> [TASK GOAL] The output has to be the full set of records, reproduced exactly, minus any picture.

> [DATA]
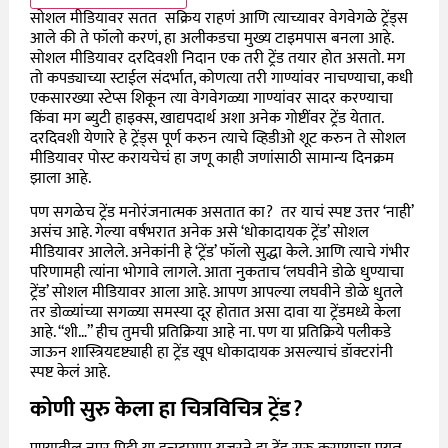
सोशल मीडियावर सतत सक्रिय राहणं आणि त्याच्यावर वेगवेगळे ट्रेंड्स
आले की ते फॉलो करणं, हा अलीकडचा मुख्य टाइमपास बनला आहे.
सोशल मीडियावर दरदिवशी निदान एक तरी ट्रेंड तयार होत असतो. मग
तो कपड्याच्या स्टाईल संदर्भात, कोणत्या तरी गाण्यांवर नाचण्याचा, कधी
एकसारख्या स्टेप्स शिकून त्या वेगवेगळ्या गाण्यांवर सादर करण्याचा
किंवा मग ब्युटी हाइक्स, खाद्यपदार्थ अशा अनेक गोष्टींवर ट्रेंड येतात.
दरदिवशी येणारे हे ट्रेंड्स पूर्ण करुन त्याचे व्हिडीओ शूट करुन ते सोशल
मीडियावर पोस्ट करायचेचं हा जणू काही जणांसाठी सामान्य दिनक्रम
झाला आहे.
पण सगळेच ट्रेंड मनोरंजनात्मक असतात का? तर याचं स्पष्ट उत्तर ‘नाही’
असंच आहे. गेल्या वर्षभरात अनेक असे ‘धोकादायक ट्रेंड’ सोशल
मीडियावर आलेले. अनेकांनी हे ‘ट्रेंड’ फॉलो सुद्धा केले. आणि त्याचे गंभीर
परिणामही त्यांना भोगावे लागले. आता नुकताच ‘लघवीने डोळे धुण्याचा
ट्रेंड’ सोशल मीडियावर आला आहे. आपण आपल्या लघवीने डोळे धुतले
तर डोळ्यांच्या सगळ्या समस्या दूर होतात असा दावा या ट्रेंडमध्ये केला
आहे. “शी…” हीच तुमची प्रतिक्रिया आहे ना. पण या प्रतिक्रिये पलीकडे
जाऊन शास्त्रियदृष्ट्याही हा ट्रेंड खूप धोकादायक असल्याचं डॉक्टरांनी
स्पष्ट केलं आहे.
कोणी सुरु केला हा चित्रविचित्र ट्रेंड?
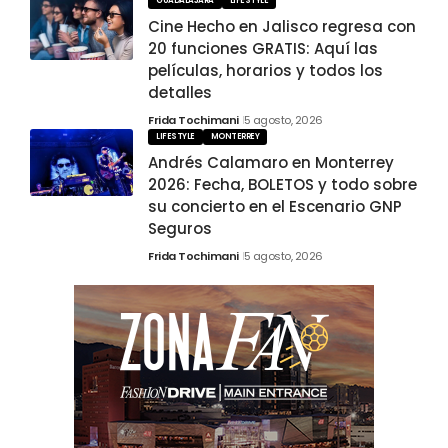
GUADALAJARA
LIFESTYLE
Cine Hecho en Jalisco regresa con
20 funciones GRATIS: Aquí las
películas, horarios y todos los
detalles
Frida Tochimani
5 agosto, 2026
LIFESTYLE
MONTERREY
Andrés Calamaro en Monterrey
2026: Fecha, BOLETOS y todo sobre
su concierto en el Escenario GNP
Seguros
Frida Tochimani
5 agosto, 2026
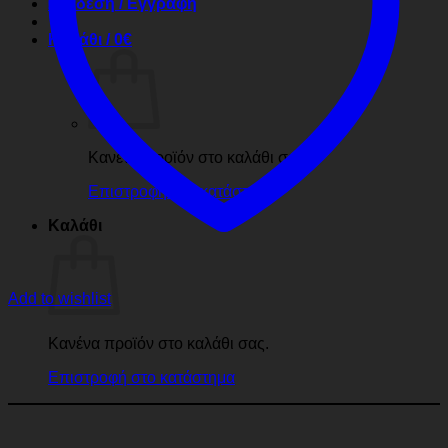
Σύνδεση / Εγγραφή
Καλάθι /
0
€
Κανένα προϊόν στο καλάθι σας.
Επιστροφή στο κατάστημα
Καλάθι
Add to wishlist
Κανένα προϊόν στο καλάθι σας.
Επιστροφή στο κατάστημα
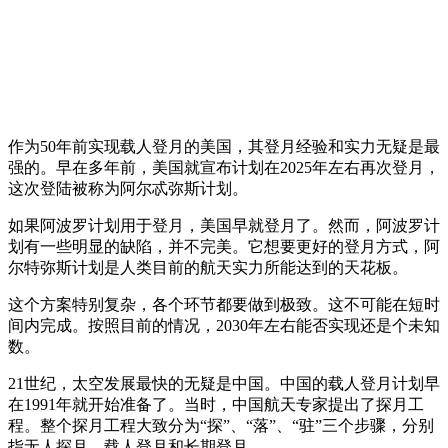
作为50年前实现载人登月的美国，其登月经验和实力无疑是最
强的。早在多年前，美国就宣布计划在2025年左右再次登月，
这次登陆被称为阿尔忒弥斯计划。
如果阿波罗计划用于登月，美国早就登月了。然而，阿波罗计
划有一些明显的缺陷，并不完美。它想要更好的登月方式，阿
尔特弥斯计划是人类目前的航天实力所能达到的天花板。
这个方案特别复杂，各个环节都要做到极致。这不可能在短时
间内完成。按照目前的情况，2030年左右能否实现还是个未知
数。
21世纪，太空发展最快的无疑是中国。中国的载人登月计划早
在1991年就开始准备了。当时，中国航天专家提出了探月工
程。整个探月工程大致分为“探”、“落”、“驻”三个步骤，分别
指无人探月、载人登月和长期登月。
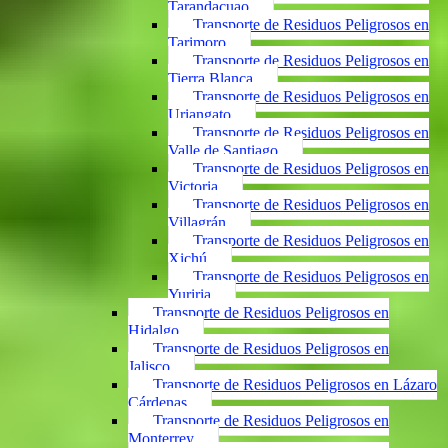
Tarandacuao
Transporte de Residuos Peligrosos en
Tarimoro
Transporte de Residuos Peligrosos en
Tierra Blanca
Transporte de Residuos Peligrosos en
Uriangato
Transporte de Residuos Peligrosos en
Valle de Santiago
Transporte de Residuos Peligrosos en
Victoria
Transporte de Residuos Peligrosos en
Villagrán
Transporte de Residuos Peligrosos en
Xichú
Transporte de Residuos Peligrosos en
Yuriria
Transporte de Residuos Peligrosos en
Hidalgo
Transporte de Residuos Peligrosos en
Jalisco
Transporte de Residuos Peligrosos en Lázaro
Cárdenas
Transporte de Residuos Peligrosos en
Monterrey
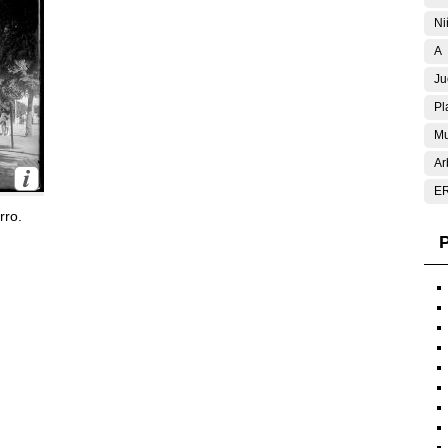
Ni
A
Ju
Pl
Mu
Ar
E
rro.
P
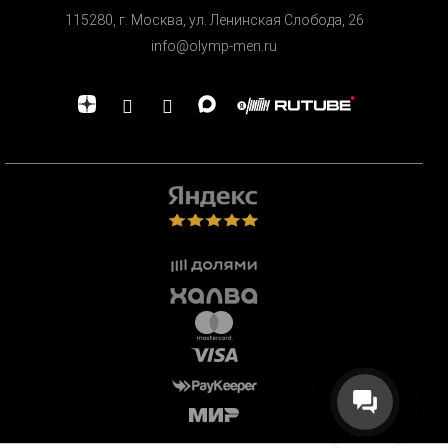
115280, г. Москва, ул. Ленинская Cлобода, 26
info@olymp-men.ru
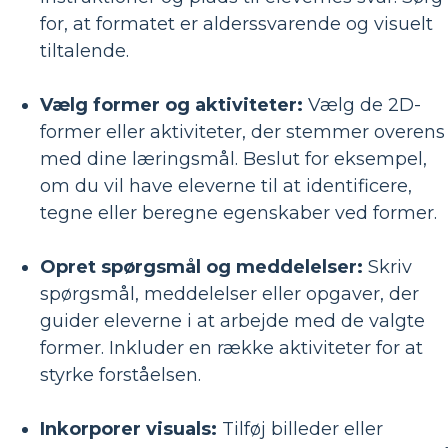
for, at formatet er alderssvarende og visuelt
tiltalende.
Vælg former og aktiviteter:
Vælg de 2D-
former eller aktiviteter, der stemmer overens
med dine læringsmål. Beslut for eksempel,
om du vil have eleverne til at identificere,
tegne eller beregne egenskaber ved former.
Opret spørgsmål og meddelelser:
Skriv
spørgsmål, meddelelser eller opgaver, der
guider eleverne i at arbejde med de valgte
former. Inkluder en række aktiviteter for at
styrke forståelsen.
Inkorporer visuals:
Tilføj billeder eller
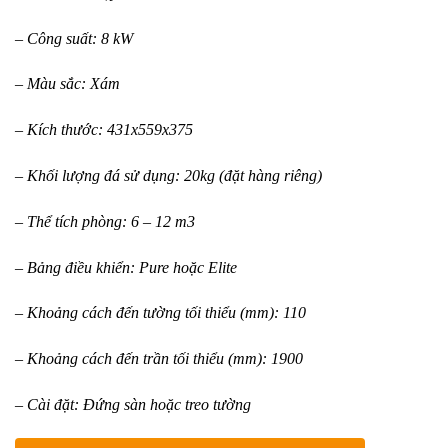
– Công suất: 8 kW
– Màu sắc: Xám
– Kích thước: 431x559x375
– Khối lượng đá sử dụng: 20kg (đặt hàng riêng)
– Thể tích phòng: 6 – 12 m3
– Bảng điều khiển: Pure hoặc Elite
– Khoảng cách đến tường tối thiểu (mm): 110
– Khoảng cách đến trần tối thiểu (mm): 1900
– Cài đặt: Đứng sàn hoặc treo tường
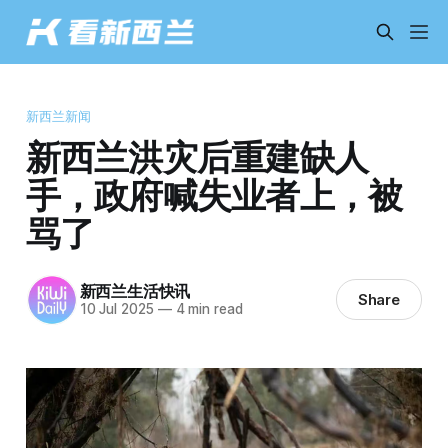
新西兰新闻
新西兰洪灾后重建缺人
手，政府喊失业者上，被
骂了
新西兰生活快讯
Share
10 Jul 2025
—
4 min read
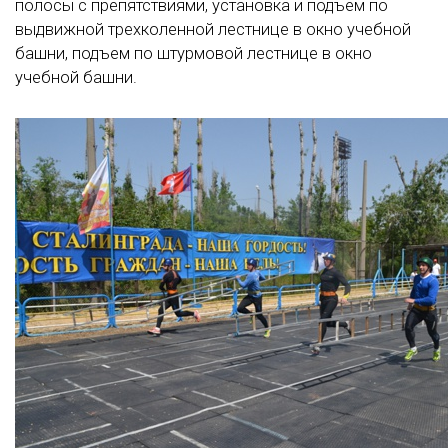
полосы с препятствиями, установка и подъем по
выдвижной трехколенной лестнице в окно учебной
башни, подъем по штурмовой лестнице в окно
учебной башни.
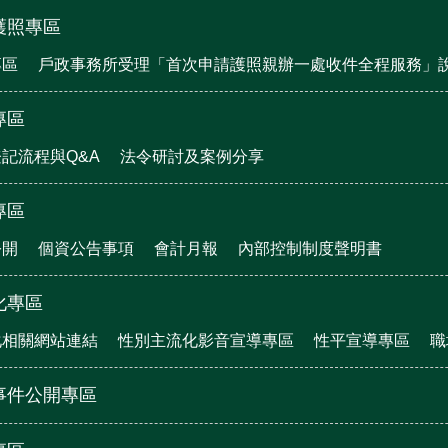
護照專區
專區
戶政事務所受理「首次申請護照親辦一處收件全程服務」
專區
記流程與Q&A
法令研討及案例分享
專區
公開
個資公告事項
會計月報
內部控制制度聲明書
化專區
化相關網站連結
性別主流化影音宣導專區
性平宣導專區
職
事件公開專區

> [TASK SOLUTION]
सोशल मीडियावर सतत सक्रिय राहणं आणि त्याच्यावर वेगवेगळे ट्रेंड्स
आले की ते फॉलो करणं, हा अलीकडचा मुख्य टाइमपास बनला आहे.
सोशल मीडियावर दरदिवशी निदान एक तरी ट्रेंड तयार होत असतो. मग
तो कपड्याच्या स्टाईल संदर्भात, कोणत्या तरी गाण्यांवर नाचण्याचा, कधी
एकसारख्या स्टेप्स शिकून त्या वेगवेगळ्या गाण्यांवर सादर करण्याचा
किंवा मग ब्युटी हाइक्स, खाद्यपदार्थ अशा अनेक गोष्टींवर ट्रेंड येतात.
दरदिवशी येणारे हे ट्रेंड्स पूर्ण करुन त्याचे व्हिडीओ शूट करुन ते सोशल
मीडियावर पोस्ट करायचेचं हा जणू काही जणांसाठी सामान्य दिनक्रम
झाला आहे.
पण सगळेच ट्रेंड मनोरंजनात्मक असतात का? तर याचं स्पष्ट उत्तर ‘नाही’
असंच आहे. गेल्या वर्षभरात अनेक असे ‘धोकादायक ट्रेंड’ सोशल
मीडियावर आलेले. अनेकांनी हे ‘ट्रेंड’ फॉलो सुद्धा केले. आणि त्याचे गंभीर
परिणामही त्यांना भोगावे लागले. आता नुकताच ‘लघवीने डोळे धुण्याचा
ट्रेंड’ सोशल मीडियावर आला आहे. आपण आपल्या लघवीने डोळे धुतले
तर डोळ्यांच्या सगळ्या समस्या दूर होतात असा दावा या ट्रेंडमध्ये केला
आहे. “शी…” हीच तुमची प्रतिक्रिया आहे ना. पण या प्रतिक्रिये पलीकडे
जाऊन शास्त्रियदृष्ट्याही हा ट्रेंड खूप धोकादायक असल्याचं डॉक्टरांनी
स्पष्ट केलं आहे.
कोणी सुरु केला हा चित्रविचित्र ट्रेंड?
GUADALAJARA
LIFESTYLE
Cine Hecho en Jalisco regresa con
20 funciones GRATIS: Aquí las
películas, horarios y todos los
detalles
Frida Tochimani
5 agosto, 2026
LIFESTYLE
MONTERREY
Andrés Calamaro en Monterrey
2026: Fecha, BOLETOS y todo sobre
su concierto en el Escenario GNP
Seguros
Frida Tochimani
5 agosto, 2026
Σύνδεση / Εγγραφή
Καλάθι /
0
€
Κανένα προϊόν στο καλάθι σας.
Επιστροφή στο κατάστημα
Καλάθι
Add to wishlist
Κανένα προϊόν στο καλάθι σας.
Επιστροφή στο κατάστημα
作为50年前实现载人登月的美国，其登月经验和实力无疑是最
强的。早在多年前，美国就宣布计划在2025年左右再次登月，
这次登陆被称为阿尔忒弥斯计划。
如果阿波罗计划用于登月，美国早就登月了。然而，阿波罗计
划有一些明显的缺陷，并不完美。它想要更好的登月方式，阿
尔特弥斯计划是人类目前的航天实力所能达到的天花板。
这个方案特别复杂，各个环节都要做到极致。这不可能在短时
间内完成。按照目前的情况，2030年左右能否实现还是个未知
数。
21世纪，太空发展最快的无疑是中国。中国的载人登月计划早
在1991年就开始准备了。当时，中国航天专家提出了探月工
程。整个探月工程大致分为“探”、“落”、“驻”三个步骤，分别
指无人探月、载人登月和长期登月。
Tarandacuao
Transporte de Residuos Peligrosos en
Tarimoro
Transporte de Residuos Peligrosos en
Tierra Blanca
Transporte de Residuos Peligrosos en
Uriangato
Transporte de Residuos Peligrosos en
Valle de Santiago
Transporte de Residuos Peligrosos en
Victoria
Transporte de Residuos Peligrosos en
Villagrán
Transporte de Residuos Peligrosos en
Xichú
Transporte de Residuos Peligrosos en
Yuriria
Transporte de Residuos Peligrosos en
Hidalgo
Transporte de Residuos Peligrosos en
Jalisco
Transporte de Residuos Peligrosos en Lázaro
Cárdenas
Transporte de Residuos Peligrosos en
Monterrey
Ni
A
Ju
Pl
Mu
Ar
E
rro.
P
115280, г. Москва, ул. Ленинская Cлобода, 26
info@olymp-men.ru
for, at formatet er alderssvarende og visuelt
tiltalende.
Vælg former og aktiviteter:
Vælg de 2D-
former eller aktiviteter, der stemmer overens
med dine læringsmål. Beslut for eksempel,
om du vil have eleverne til at identificere,
tegne eller beregne egenskaber ved former.
Opret spørgsmål og meddelelser:
Skriv
spørgsmål, meddelelser eller opgaver, der
guider eleverne i at arbejde med de valgte
former. Inkluder en række aktiviteter for at
styrke forståelsen.
Inkorporer visuals:
Tilføj billeder eller
– Công suất: 8 kW
– Màu sắc: Xám
– Kích thước: 431x559x375
– Khối lượng đá sử dụng: 20kg (đặt hàng riêng)
– Thể tích phòng: 6 – 12 m3
– Bảng điều khiển: Pure hoặc Elite
– Khoảng cách đến tường tối thiểu (mm): 110
– Khoảng cách đến trần tối thiểu (mm): 1900
– Cài đặt: Đứng sàn hoặc treo tường
新西兰新闻
新西兰洪灾后重建缺人
手，政府喊失业者上，被
骂了
新西兰生活快讯
Share
10 Jul 2025
—
4 min read
полосы с препятствиями, установка и подъем по
выдвижной трехколенной лестнице в окно учебной
башни, подъем по штурмовой лестнице в окно
учебной башни.
護照專區
專區
戶政事務所受理「首次申請護照親辦一處收件全程服務」
專區
記流程與Q&A
法令研討及案例分享
專區
公開
個資公告事項
會計月報
內部控制制度聲明書
化專區
化相關網站連結
性別主流化影音宣導專區
性平宣導專區
職
事件公開專區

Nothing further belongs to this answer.